Moscow's annexation of Crimea and its perceived intervention in the eastern Ukraine conflict have led to it being hit with several rounds of Western sanctions. More are in the pipeline, with the United States and Europe developing a sanctions regime with multiple gears that can be engaged in response to Russia's actions.
The targets of these sanctions are varied: Individuals have been hit with travel bans and have seen their assets frozen; banks and companies with close ties to the Kremlin have seen their access to longer term finance restricted; and sales have been restricted to parts of the economy, including the high-tech, military and oil sectors. Two questions arise: Are sanctions having an impact on the Russian economy? And are they working to moderate Russian behavior?
It is important to note that Western sanctions have been calibrated to avoid crashing the Russian economy while imparting gradual, long-term pain.
If the West wanted to cause more immediate damage, Iran-style sanctions could have been imposed — including blanket bans on any business with Russian entities and restrictions on the use of transaction and clearing services and credit cards.
These would have caused huge capital flight, put extreme pressure on the ruble and rapidly depleted Russia's foreign exchange reserves, causing potentially systemic losses throughout the economy. They would have also damaged the global economy.
Sanctions are not designed to bring about regime change in Russia, but to change the behavior of President Vladimir Putin's government. The concern is that regime change could herald an even more anti-Western administration in the Kremlin.
Given such constraints, sanctions appear to have made an already difficult economic environment in Russia more challenging, and forced Russian economic policymakers to act in ways they may otherwise have avoided. The Russian economy had been expected to grow at a rate of 1 or 2 percent this year. Expectations are now for not much more than 0.5 percent real growth in gross domestic product this year, and perhaps a small negative number next year.
Capital flight, a key indicator of confidence, has doubled over the past six months, from a trend rate of about $50 billion to about $100 billion. The Russian Central Bank has lost $90 billion in foreign exchange reserves so far this year in propping up the ruble.
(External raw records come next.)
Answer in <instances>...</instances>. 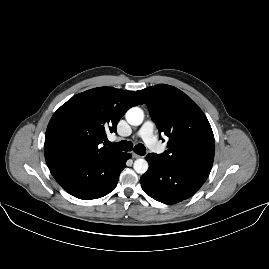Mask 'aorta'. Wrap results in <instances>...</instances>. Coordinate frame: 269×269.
<instances>
[{"label": "aorta", "instance_id": "762f6f07", "mask_svg": "<svg viewBox=\"0 0 269 269\" xmlns=\"http://www.w3.org/2000/svg\"><path fill=\"white\" fill-rule=\"evenodd\" d=\"M126 120L130 125L138 126L143 122L144 112L139 107H132L126 112ZM148 162L145 159H136L133 165L134 170L144 174L148 170Z\"/></svg>", "mask_w": 269, "mask_h": 269}]
</instances>
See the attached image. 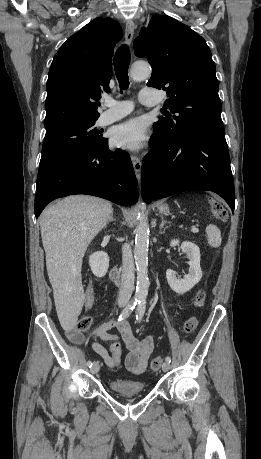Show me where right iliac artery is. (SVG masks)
Here are the masks:
<instances>
[{
    "label": "right iliac artery",
    "mask_w": 261,
    "mask_h": 459,
    "mask_svg": "<svg viewBox=\"0 0 261 459\" xmlns=\"http://www.w3.org/2000/svg\"><path fill=\"white\" fill-rule=\"evenodd\" d=\"M138 303V300H132L124 309L123 311L121 312L118 320L121 321L127 317H129V315L131 314V312L134 310L135 306L137 305ZM93 363L92 361H88L87 362V366L89 367H92Z\"/></svg>",
    "instance_id": "1"
}]
</instances>
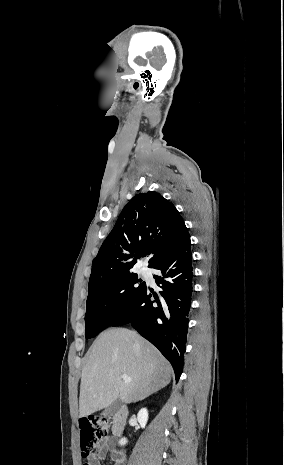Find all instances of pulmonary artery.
I'll return each instance as SVG.
<instances>
[{
  "mask_svg": "<svg viewBox=\"0 0 284 465\" xmlns=\"http://www.w3.org/2000/svg\"><path fill=\"white\" fill-rule=\"evenodd\" d=\"M140 272H141V273H144V272H145V270H144V269H140Z\"/></svg>",
  "mask_w": 284,
  "mask_h": 465,
  "instance_id": "pulmonary-artery-1",
  "label": "pulmonary artery"
}]
</instances>
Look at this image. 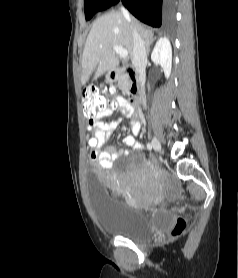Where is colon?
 <instances>
[{
  "instance_id": "obj_1",
  "label": "colon",
  "mask_w": 238,
  "mask_h": 278,
  "mask_svg": "<svg viewBox=\"0 0 238 278\" xmlns=\"http://www.w3.org/2000/svg\"><path fill=\"white\" fill-rule=\"evenodd\" d=\"M82 103L84 117L89 123V127L86 128V139L89 141H86L85 145L90 146L91 149L89 151L92 153L95 146L98 145V142L94 141V122L101 112L106 109H114L116 104L113 98L108 97L97 88L87 89L83 93ZM186 227L185 219L178 217L171 227L170 235L179 237L185 232Z\"/></svg>"
}]
</instances>
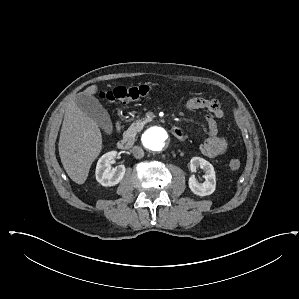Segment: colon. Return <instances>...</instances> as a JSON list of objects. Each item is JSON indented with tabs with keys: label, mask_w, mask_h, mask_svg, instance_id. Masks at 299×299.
I'll return each instance as SVG.
<instances>
[{
	"label": "colon",
	"mask_w": 299,
	"mask_h": 299,
	"mask_svg": "<svg viewBox=\"0 0 299 299\" xmlns=\"http://www.w3.org/2000/svg\"><path fill=\"white\" fill-rule=\"evenodd\" d=\"M152 87L147 84H139L134 86H119L101 92V97L110 103L126 104L140 98L150 95ZM241 166V161L238 158L229 160V167L232 170H238Z\"/></svg>",
	"instance_id": "obj_1"
}]
</instances>
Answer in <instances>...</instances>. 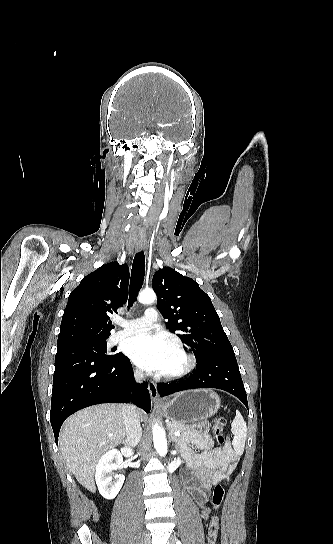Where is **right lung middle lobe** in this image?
Returning a JSON list of instances; mask_svg holds the SVG:
<instances>
[{
  "mask_svg": "<svg viewBox=\"0 0 333 544\" xmlns=\"http://www.w3.org/2000/svg\"><path fill=\"white\" fill-rule=\"evenodd\" d=\"M87 346H89L99 357L103 359H112L117 356V354L109 355L107 354V342L106 340H94L85 342Z\"/></svg>",
  "mask_w": 333,
  "mask_h": 544,
  "instance_id": "dd1d6c3e",
  "label": "right lung middle lobe"
}]
</instances>
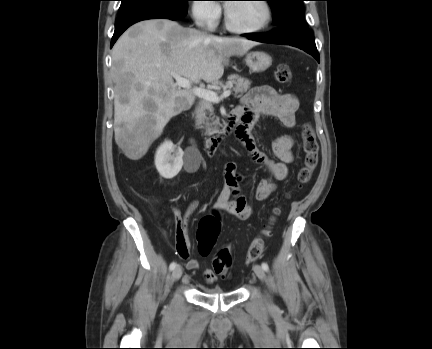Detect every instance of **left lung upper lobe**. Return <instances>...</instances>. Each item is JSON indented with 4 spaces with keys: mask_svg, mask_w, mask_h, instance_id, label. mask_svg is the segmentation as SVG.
<instances>
[{
    "mask_svg": "<svg viewBox=\"0 0 432 349\" xmlns=\"http://www.w3.org/2000/svg\"><path fill=\"white\" fill-rule=\"evenodd\" d=\"M269 2L274 23L278 28H296L309 30L304 19V0H266ZM257 34V33H253Z\"/></svg>",
    "mask_w": 432,
    "mask_h": 349,
    "instance_id": "obj_1",
    "label": "left lung upper lobe"
}]
</instances>
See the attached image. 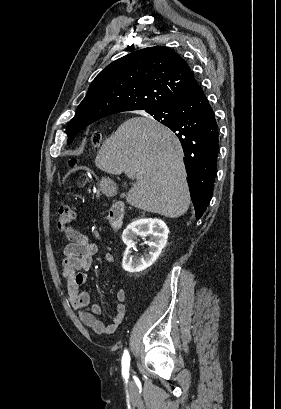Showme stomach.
<instances>
[{
    "instance_id": "stomach-1",
    "label": "stomach",
    "mask_w": 281,
    "mask_h": 409,
    "mask_svg": "<svg viewBox=\"0 0 281 409\" xmlns=\"http://www.w3.org/2000/svg\"><path fill=\"white\" fill-rule=\"evenodd\" d=\"M100 190L104 192V194H107V196H115L118 186L113 180H110V178H102V180H100Z\"/></svg>"
}]
</instances>
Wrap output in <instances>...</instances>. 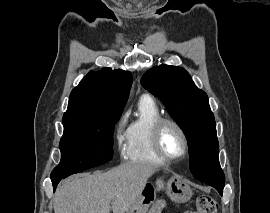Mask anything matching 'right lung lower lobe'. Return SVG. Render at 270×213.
I'll list each match as a JSON object with an SVG mask.
<instances>
[{
	"label": "right lung lower lobe",
	"instance_id": "98d812e1",
	"mask_svg": "<svg viewBox=\"0 0 270 213\" xmlns=\"http://www.w3.org/2000/svg\"><path fill=\"white\" fill-rule=\"evenodd\" d=\"M65 177H67V176L59 177V178H55V179H51L52 185H53V189H54V190L56 189V186H57V184L60 182V180H61L62 178H65Z\"/></svg>",
	"mask_w": 270,
	"mask_h": 213
}]
</instances>
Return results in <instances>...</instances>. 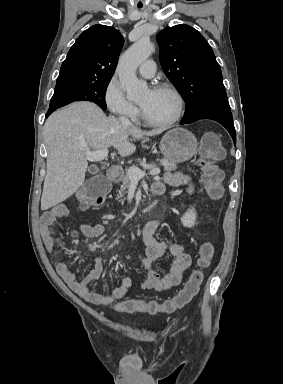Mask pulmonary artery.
Listing matches in <instances>:
<instances>
[{
  "label": "pulmonary artery",
  "instance_id": "1",
  "mask_svg": "<svg viewBox=\"0 0 283 384\" xmlns=\"http://www.w3.org/2000/svg\"><path fill=\"white\" fill-rule=\"evenodd\" d=\"M156 67L151 61H144L138 67V73L146 78L154 76Z\"/></svg>",
  "mask_w": 283,
  "mask_h": 384
}]
</instances>
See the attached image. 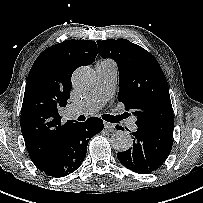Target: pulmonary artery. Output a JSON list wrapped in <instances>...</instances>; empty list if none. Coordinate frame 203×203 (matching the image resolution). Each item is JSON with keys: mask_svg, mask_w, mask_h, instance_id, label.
Returning <instances> with one entry per match:
<instances>
[{"mask_svg": "<svg viewBox=\"0 0 203 203\" xmlns=\"http://www.w3.org/2000/svg\"><path fill=\"white\" fill-rule=\"evenodd\" d=\"M97 83L88 97L78 105H72L69 113L73 116L79 114H91L99 110L107 101H109L116 87L117 70L111 61H100L96 64ZM136 119L128 122L131 131H136Z\"/></svg>", "mask_w": 203, "mask_h": 203, "instance_id": "1", "label": "pulmonary artery"}]
</instances>
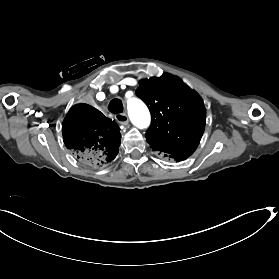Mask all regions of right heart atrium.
<instances>
[{"label":"right heart atrium","mask_w":279,"mask_h":279,"mask_svg":"<svg viewBox=\"0 0 279 279\" xmlns=\"http://www.w3.org/2000/svg\"><path fill=\"white\" fill-rule=\"evenodd\" d=\"M130 83H131V84H134V81H131Z\"/></svg>","instance_id":"1"}]
</instances>
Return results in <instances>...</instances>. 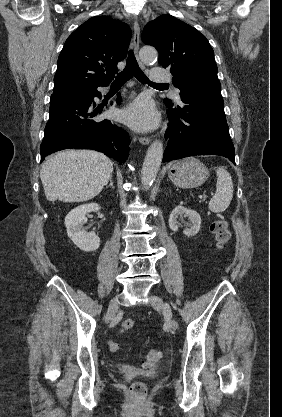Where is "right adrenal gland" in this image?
Wrapping results in <instances>:
<instances>
[{"label":"right adrenal gland","mask_w":282,"mask_h":417,"mask_svg":"<svg viewBox=\"0 0 282 417\" xmlns=\"http://www.w3.org/2000/svg\"><path fill=\"white\" fill-rule=\"evenodd\" d=\"M106 186H111V188H115V186L113 184L112 176H110V178H109V184H106Z\"/></svg>","instance_id":"2a0ac1e0"}]
</instances>
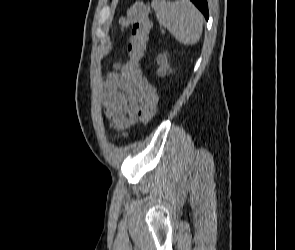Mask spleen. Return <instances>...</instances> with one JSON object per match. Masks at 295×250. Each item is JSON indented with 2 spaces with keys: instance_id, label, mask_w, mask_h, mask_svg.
Instances as JSON below:
<instances>
[{
  "instance_id": "1",
  "label": "spleen",
  "mask_w": 295,
  "mask_h": 250,
  "mask_svg": "<svg viewBox=\"0 0 295 250\" xmlns=\"http://www.w3.org/2000/svg\"><path fill=\"white\" fill-rule=\"evenodd\" d=\"M160 25L184 45L198 42L202 33L203 17L189 0H153L151 4Z\"/></svg>"
}]
</instances>
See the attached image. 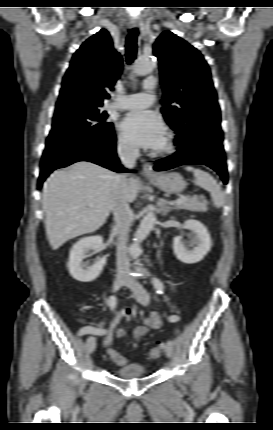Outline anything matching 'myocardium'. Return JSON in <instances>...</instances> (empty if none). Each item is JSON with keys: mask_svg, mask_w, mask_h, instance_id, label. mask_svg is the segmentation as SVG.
I'll return each instance as SVG.
<instances>
[{"mask_svg": "<svg viewBox=\"0 0 273 430\" xmlns=\"http://www.w3.org/2000/svg\"><path fill=\"white\" fill-rule=\"evenodd\" d=\"M176 148V142L174 135L172 133H168L166 136V140L162 148L159 150V155L166 156L170 155L175 151Z\"/></svg>", "mask_w": 273, "mask_h": 430, "instance_id": "f54148a6", "label": "myocardium"}]
</instances>
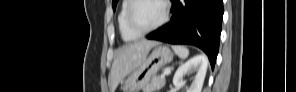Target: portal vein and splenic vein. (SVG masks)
<instances>
[{"instance_id": "1", "label": "portal vein and splenic vein", "mask_w": 296, "mask_h": 92, "mask_svg": "<svg viewBox=\"0 0 296 92\" xmlns=\"http://www.w3.org/2000/svg\"><path fill=\"white\" fill-rule=\"evenodd\" d=\"M170 72L169 71H165L163 74H161V78H165L166 75H168Z\"/></svg>"}]
</instances>
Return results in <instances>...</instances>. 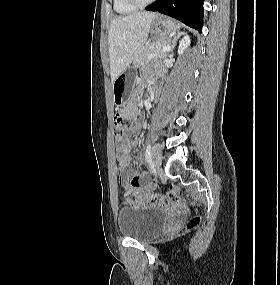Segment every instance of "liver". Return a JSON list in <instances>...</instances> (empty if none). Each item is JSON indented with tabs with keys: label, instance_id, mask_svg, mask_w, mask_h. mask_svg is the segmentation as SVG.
Masks as SVG:
<instances>
[{
	"label": "liver",
	"instance_id": "liver-1",
	"mask_svg": "<svg viewBox=\"0 0 280 285\" xmlns=\"http://www.w3.org/2000/svg\"><path fill=\"white\" fill-rule=\"evenodd\" d=\"M156 17V13L136 12L111 21L108 43L112 83L140 53Z\"/></svg>",
	"mask_w": 280,
	"mask_h": 285
}]
</instances>
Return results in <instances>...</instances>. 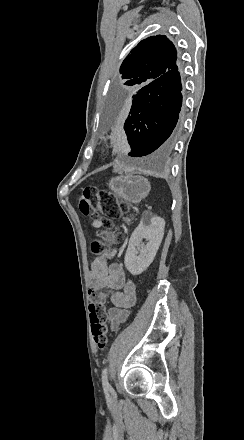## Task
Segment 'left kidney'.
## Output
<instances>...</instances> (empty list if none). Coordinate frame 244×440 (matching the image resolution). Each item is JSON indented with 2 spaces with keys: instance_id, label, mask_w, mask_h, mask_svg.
<instances>
[{
  "instance_id": "1",
  "label": "left kidney",
  "mask_w": 244,
  "mask_h": 440,
  "mask_svg": "<svg viewBox=\"0 0 244 440\" xmlns=\"http://www.w3.org/2000/svg\"><path fill=\"white\" fill-rule=\"evenodd\" d=\"M164 228L163 218L154 216L150 220H141L132 232L124 260L125 268L132 276H139L152 264L163 240ZM143 238L148 240L146 246L142 244Z\"/></svg>"
}]
</instances>
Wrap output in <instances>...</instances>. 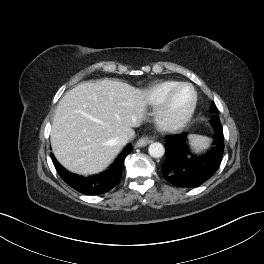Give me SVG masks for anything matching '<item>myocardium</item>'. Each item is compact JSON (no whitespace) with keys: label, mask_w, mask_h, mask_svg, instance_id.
Returning <instances> with one entry per match:
<instances>
[{"label":"myocardium","mask_w":264,"mask_h":264,"mask_svg":"<svg viewBox=\"0 0 264 264\" xmlns=\"http://www.w3.org/2000/svg\"><path fill=\"white\" fill-rule=\"evenodd\" d=\"M184 87H188L191 90L192 98L184 112L179 116H175L173 111L174 98L179 90ZM197 104L198 93L195 87L188 82L178 83L168 92L163 102L159 105L155 115V123L157 127L165 132H176L183 129L192 119Z\"/></svg>","instance_id":"obj_1"}]
</instances>
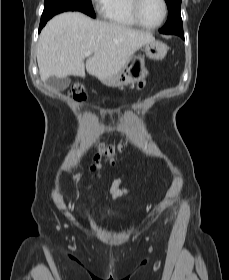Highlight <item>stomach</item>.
Returning <instances> with one entry per match:
<instances>
[{
    "label": "stomach",
    "instance_id": "1",
    "mask_svg": "<svg viewBox=\"0 0 229 280\" xmlns=\"http://www.w3.org/2000/svg\"><path fill=\"white\" fill-rule=\"evenodd\" d=\"M143 49L145 55L154 60H162L167 53V46L160 41L146 43ZM147 75L144 57L132 56L117 74L100 81L108 87H123L139 82Z\"/></svg>",
    "mask_w": 229,
    "mask_h": 280
}]
</instances>
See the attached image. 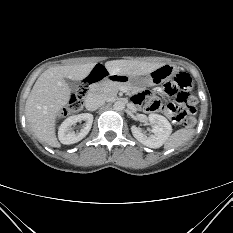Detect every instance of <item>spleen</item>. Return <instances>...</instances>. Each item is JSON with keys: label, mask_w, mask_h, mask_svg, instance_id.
Returning <instances> with one entry per match:
<instances>
[{"label": "spleen", "mask_w": 233, "mask_h": 233, "mask_svg": "<svg viewBox=\"0 0 233 233\" xmlns=\"http://www.w3.org/2000/svg\"><path fill=\"white\" fill-rule=\"evenodd\" d=\"M194 134V129L183 128L174 132L165 144V149L176 148L188 142Z\"/></svg>", "instance_id": "1"}]
</instances>
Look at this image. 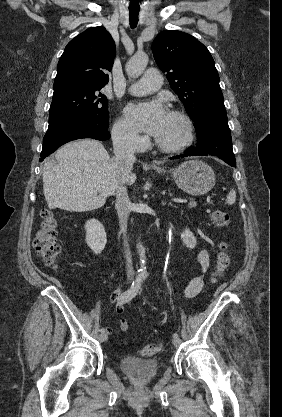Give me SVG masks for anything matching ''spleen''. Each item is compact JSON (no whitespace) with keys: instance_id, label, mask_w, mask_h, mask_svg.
<instances>
[{"instance_id":"1","label":"spleen","mask_w":282,"mask_h":417,"mask_svg":"<svg viewBox=\"0 0 282 417\" xmlns=\"http://www.w3.org/2000/svg\"><path fill=\"white\" fill-rule=\"evenodd\" d=\"M236 200V192L235 190H230L229 194H227V202L228 204H233V202H235Z\"/></svg>"}]
</instances>
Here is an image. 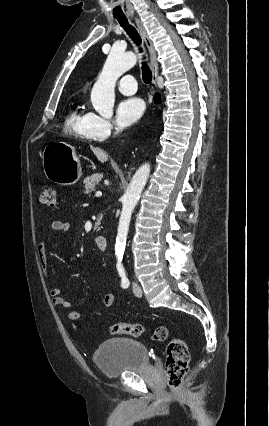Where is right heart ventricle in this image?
<instances>
[{"label":"right heart ventricle","instance_id":"right-heart-ventricle-1","mask_svg":"<svg viewBox=\"0 0 269 426\" xmlns=\"http://www.w3.org/2000/svg\"><path fill=\"white\" fill-rule=\"evenodd\" d=\"M91 116V112L79 106L69 114L66 120V126L83 137L92 138L89 134Z\"/></svg>","mask_w":269,"mask_h":426}]
</instances>
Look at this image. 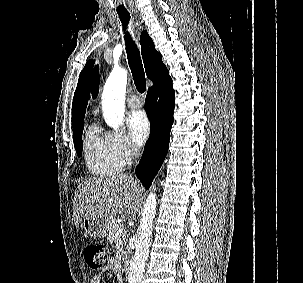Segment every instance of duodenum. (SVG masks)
Returning a JSON list of instances; mask_svg holds the SVG:
<instances>
[{"mask_svg":"<svg viewBox=\"0 0 303 283\" xmlns=\"http://www.w3.org/2000/svg\"><path fill=\"white\" fill-rule=\"evenodd\" d=\"M122 271H123L125 277H129L130 271H131L130 264L129 263H125L123 265Z\"/></svg>","mask_w":303,"mask_h":283,"instance_id":"1","label":"duodenum"}]
</instances>
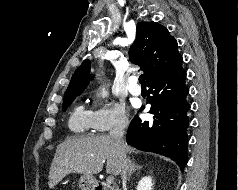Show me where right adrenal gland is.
<instances>
[{
	"mask_svg": "<svg viewBox=\"0 0 238 190\" xmlns=\"http://www.w3.org/2000/svg\"><path fill=\"white\" fill-rule=\"evenodd\" d=\"M142 166L136 165L135 162L131 159H128V181H130V177L132 173H134L136 170L141 169Z\"/></svg>",
	"mask_w": 238,
	"mask_h": 190,
	"instance_id": "obj_1",
	"label": "right adrenal gland"
}]
</instances>
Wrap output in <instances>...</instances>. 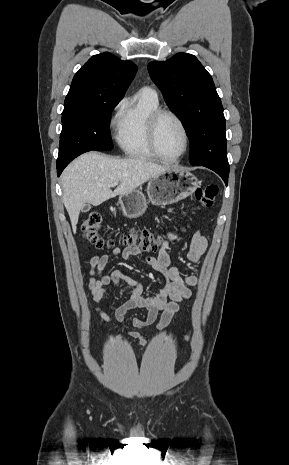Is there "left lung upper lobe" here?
Returning a JSON list of instances; mask_svg holds the SVG:
<instances>
[{
  "label": "left lung upper lobe",
  "mask_w": 289,
  "mask_h": 465,
  "mask_svg": "<svg viewBox=\"0 0 289 465\" xmlns=\"http://www.w3.org/2000/svg\"><path fill=\"white\" fill-rule=\"evenodd\" d=\"M167 105L179 116L190 140V163L229 168L226 122L211 75L191 54L148 64Z\"/></svg>",
  "instance_id": "obj_1"
}]
</instances>
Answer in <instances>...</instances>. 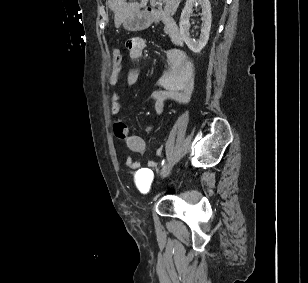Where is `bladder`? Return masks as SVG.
I'll return each instance as SVG.
<instances>
[{
  "instance_id": "31cf9c89",
  "label": "bladder",
  "mask_w": 308,
  "mask_h": 283,
  "mask_svg": "<svg viewBox=\"0 0 308 283\" xmlns=\"http://www.w3.org/2000/svg\"><path fill=\"white\" fill-rule=\"evenodd\" d=\"M139 189L144 194H150L153 188V174L147 169L139 170L135 176Z\"/></svg>"
}]
</instances>
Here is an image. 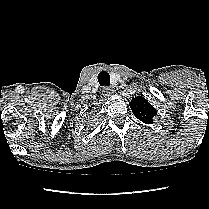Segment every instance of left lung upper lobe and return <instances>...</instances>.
Segmentation results:
<instances>
[{
	"instance_id": "5c2ea615",
	"label": "left lung upper lobe",
	"mask_w": 209,
	"mask_h": 209,
	"mask_svg": "<svg viewBox=\"0 0 209 209\" xmlns=\"http://www.w3.org/2000/svg\"><path fill=\"white\" fill-rule=\"evenodd\" d=\"M129 106L133 114L145 124H152L153 118L157 114L156 109L142 96H137L131 100Z\"/></svg>"
}]
</instances>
This defense has largely failed, as the ruble has lost close to a third of its value, though part of this decline is related to lower oil prices.? Meanwhile, sanctions have effectively shut the bulk of Russian borrowers out of Western capital markets, limiting access to dollar and euro financing. This is critically important for key sectors such as energy that urgently need investment.
So the effect of sanctions, combined with other losses associated with the conflict in Ukraine, is having a painful impact on the Russian economy, estimated at $100 billion a year. But have the sanctions changed the course of Russia's actions in Ukraine?
On their own, they are not likely to. But they do appear to have added to the costs associated with Russia's actions in Ukraine. Russian official commentary in the aftermath of the annexation of Crimea suggests that the Kremlin was not expecting Western sanctions. The fact that the U.S. moved quickly to impose sanctions surprised the Russian establishment and appears to have made them pause to reassess the risk of further sanctions.
It was this pause that seems to have bought the Ukrainian military time to regroup and led to some military success, including at Slovyansk in July, checking further expansion of separatist forces across the Donbass and beyond. The tables were turned in September, after a large Russian military intervention, which led to the current stalemate.